<<<<
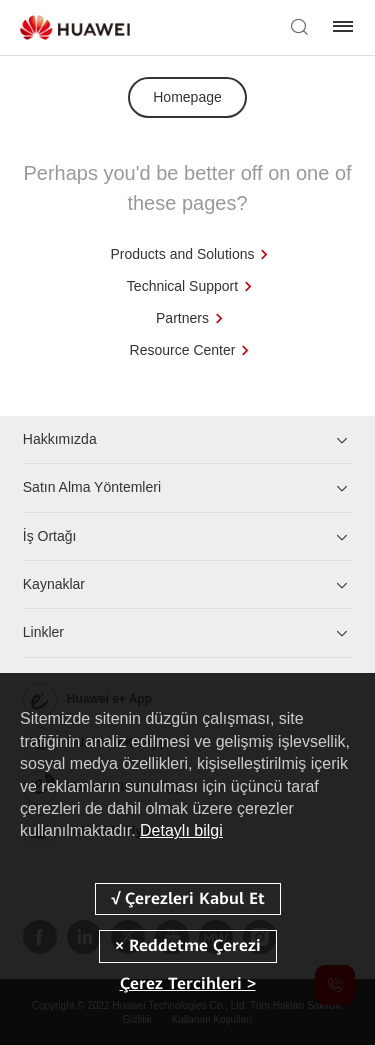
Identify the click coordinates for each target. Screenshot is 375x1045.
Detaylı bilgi (181, 830)
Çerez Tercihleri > (188, 983)
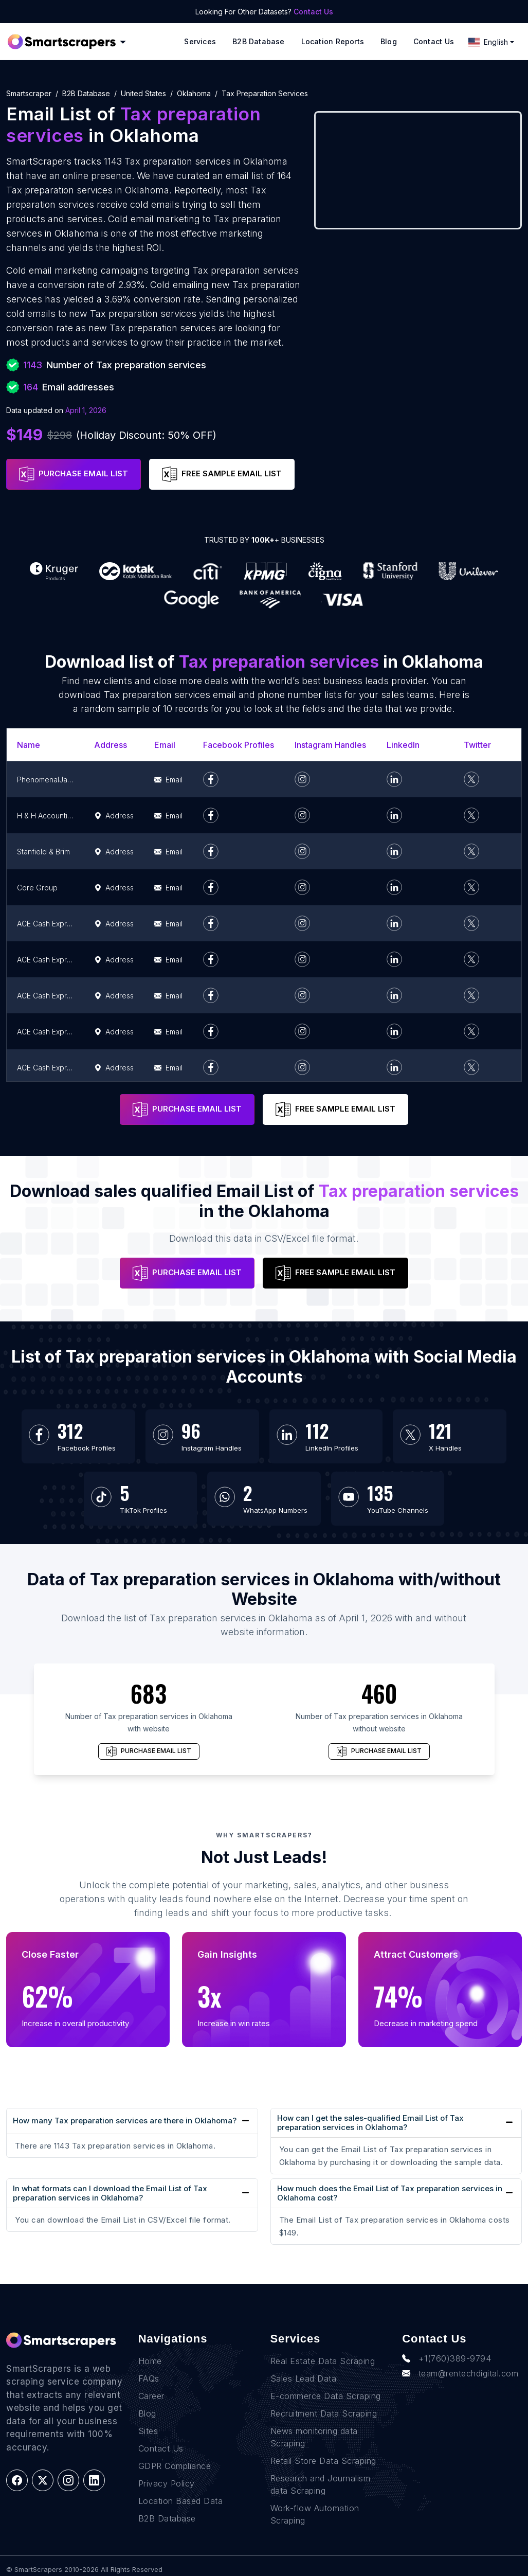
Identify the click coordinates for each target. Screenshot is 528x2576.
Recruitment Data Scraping (323, 2413)
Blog (388, 41)
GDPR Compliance (174, 2466)
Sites (148, 2431)
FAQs (148, 2378)
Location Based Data (180, 2501)
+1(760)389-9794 (446, 2358)
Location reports (332, 41)
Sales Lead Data (303, 2378)
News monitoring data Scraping (314, 2437)
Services (200, 41)
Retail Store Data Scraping (323, 2461)
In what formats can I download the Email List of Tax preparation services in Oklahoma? (110, 2193)
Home (150, 2361)
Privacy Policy (166, 2483)
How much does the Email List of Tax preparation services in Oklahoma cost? (389, 2193)
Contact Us (313, 11)
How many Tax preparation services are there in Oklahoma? (124, 2120)
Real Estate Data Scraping (322, 2361)
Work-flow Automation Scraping (314, 2514)
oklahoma (194, 93)
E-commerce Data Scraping (325, 2396)
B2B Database (258, 41)
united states (143, 93)
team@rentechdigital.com (460, 2373)
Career (151, 2396)
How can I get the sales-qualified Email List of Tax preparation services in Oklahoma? (370, 2122)
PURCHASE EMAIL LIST (73, 474)
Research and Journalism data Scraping (320, 2484)
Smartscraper (28, 93)
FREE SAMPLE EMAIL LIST (222, 474)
>>>>
Every entry above needs to be duplicated exactly, without its images.

Identify the click coordinates for each target. Screenshot is 375x1045.
Detaylı bilgi (181, 830)
Çerez Tercihleri > (188, 983)
Identify the click coordinates for each target. Screenshot is 528x2576.
Recruitment Data Scraping (323, 2413)
Blog (388, 41)
GDPR Compliance (174, 2466)
Sites (148, 2431)
FAQs (148, 2378)
Location Based Data (180, 2501)
+1(760)389-9794 (446, 2358)
Location reports (332, 41)
Sales Lead Data (303, 2378)
News monitoring data Scraping (314, 2437)
Services (200, 41)
Retail Store Data Scraping (323, 2461)
In what formats can I download the Email List of Tax preparation services in Oklahoma? (110, 2193)
Home (150, 2361)
Privacy Policy (166, 2483)
How much does the Email List of Tax preparation services in Oklahoma cost? (389, 2193)
Contact Us (313, 11)
How many Tax preparation services are there in Oklahoma? (124, 2120)
Real Estate Data Scraping (322, 2361)
Work-flow Automation Scraping (314, 2514)
oklahoma (194, 93)
E-commerce Data Scraping (325, 2396)
B2B Database (258, 41)
united states (143, 93)
team@rentechdigital.com (460, 2373)
Career (151, 2396)
How can I get the sales-qualified Email List of Tax preparation services in Oklahoma? (370, 2122)
PURCHASE EMAIL LIST (73, 474)
Research and Journalism data Scraping (320, 2484)
Smartscraper (28, 93)
FREE SAMPLE EMAIL LIST (222, 474)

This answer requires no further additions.